New DISA Program Assesses Operational Risk

As the Defense Information Services Agency (DISA) knows, a network that complies with standards is not necessarily secure. DISA’s new evaluation program, the Command Cyber Operational Readiness Inspection (CCORI), is designed to go beyond standards. Its goal is to provide site commanders and federal agencies an understanding of mission operational risks.   

The new program modifies the Command Cyber Readiness Inspection (CCRI) and provides a more threat-focused, mission-based assessment. It will help agencies “understand what impact the vulnerabilities found in a traditional CCRI have, in terms of the threat to their mission, if an adversary takes advantage of the vulnerabilities,” says Jimaye Sones, director of the DOD Information Networks (DODIN) readiness and security inspections directorate.  

It isn’t just DISA that is aware of the need for information about operational risks. Many site commanders have indicated the CCRIs miss the larger picture.

During a recent inspection, for example, CCRI uncovered a comma missing from the login banner for some devices. According to DISA standards, this is a Category 1 finding—the most severe. The site commander wanted vulnerabilities put in the context of network access and mission. He needed to understand how vulnerabilities that are exposed to the outside world could impact his ability to accomplish a mission. This is what the revamped CCORIs are designed to determine.  

To understand the impact vulnerabilities can have on a mission, you need to understand your network and identify the parts that need the most protection. As Maj. Gen. Loretta Reynolds, USMC, commander of Marine Forces Cyber Command at Fort Meade, Maryland, said at the AFCEA USMC IT Day in April at Marine Corps Base Quantico: “We will probably not be able to defend the entire network. But we absolutely better know which parts we have to defend.”

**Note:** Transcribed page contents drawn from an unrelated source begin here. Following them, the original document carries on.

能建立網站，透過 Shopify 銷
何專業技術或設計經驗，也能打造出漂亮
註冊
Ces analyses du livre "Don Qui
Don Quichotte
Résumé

To know what portions to protect, you need to know exactly what your network looks like and how everything is connected to it. System managers must be able to answer the critical question: How many ways can system A reach or connect to system B? It might seem like a simple question, but the answer can be baffling. Even in small- and medium-sized networks, not to mention large and global networks such as the DODIN, getting the answer in a timely manner—so that it can be readily used—is well beyond a person’s ability. Getting that answer in real time requires automation. Managers must be able to model and assess networks, identify mission systems and rank those systems’ criticality. Every possible path from one system to another must be evaluated, to then analyze the vulnerabilities and determine how much of a risk they might pose to systems requiring protection.

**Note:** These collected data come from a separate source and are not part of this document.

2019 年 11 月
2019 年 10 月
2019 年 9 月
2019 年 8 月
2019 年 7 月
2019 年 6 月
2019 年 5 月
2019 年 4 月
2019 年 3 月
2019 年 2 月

When an adversary is detected, an automatically generated network model lets operators and assessment teams quickly identify IT systems and network segments that must be protected. This network model is similar to sand tables used for centuries by global militaries that depict geographical elements such as mountains, rivers, forests and valleys. Within networks, these “geographical elements” are firewalls, routers, switches and load balancers. A network model enables people to visualize a complex environment easily and make tactical decisions quickly.

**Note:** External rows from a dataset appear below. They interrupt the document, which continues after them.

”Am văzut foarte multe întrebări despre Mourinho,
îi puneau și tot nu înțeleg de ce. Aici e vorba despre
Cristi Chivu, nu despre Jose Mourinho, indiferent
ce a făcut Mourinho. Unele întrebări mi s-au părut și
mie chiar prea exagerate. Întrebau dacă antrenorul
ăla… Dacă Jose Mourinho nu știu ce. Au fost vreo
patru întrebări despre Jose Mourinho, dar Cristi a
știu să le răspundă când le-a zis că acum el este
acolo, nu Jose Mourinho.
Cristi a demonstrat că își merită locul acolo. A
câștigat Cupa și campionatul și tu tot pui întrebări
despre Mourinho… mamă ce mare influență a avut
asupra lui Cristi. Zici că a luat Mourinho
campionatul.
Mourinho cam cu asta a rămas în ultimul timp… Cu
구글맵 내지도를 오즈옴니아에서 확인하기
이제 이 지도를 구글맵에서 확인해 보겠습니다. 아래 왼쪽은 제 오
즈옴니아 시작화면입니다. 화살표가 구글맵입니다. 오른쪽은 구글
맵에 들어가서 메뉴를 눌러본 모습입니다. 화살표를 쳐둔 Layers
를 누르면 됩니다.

While DISA moves forward with the CCORIs, the agency will continue planning traditional CCRIs, as well as cybersecurity service provider and public key infrastructure audits at other DODIN sites. Whether conducting a CCORI or CCRI, there is a need for a tool to automatically and accurately map the network and put vulnerabilities into context of network access.

J. Wayne Lloyd is the federal chief technology officer at RedSeal.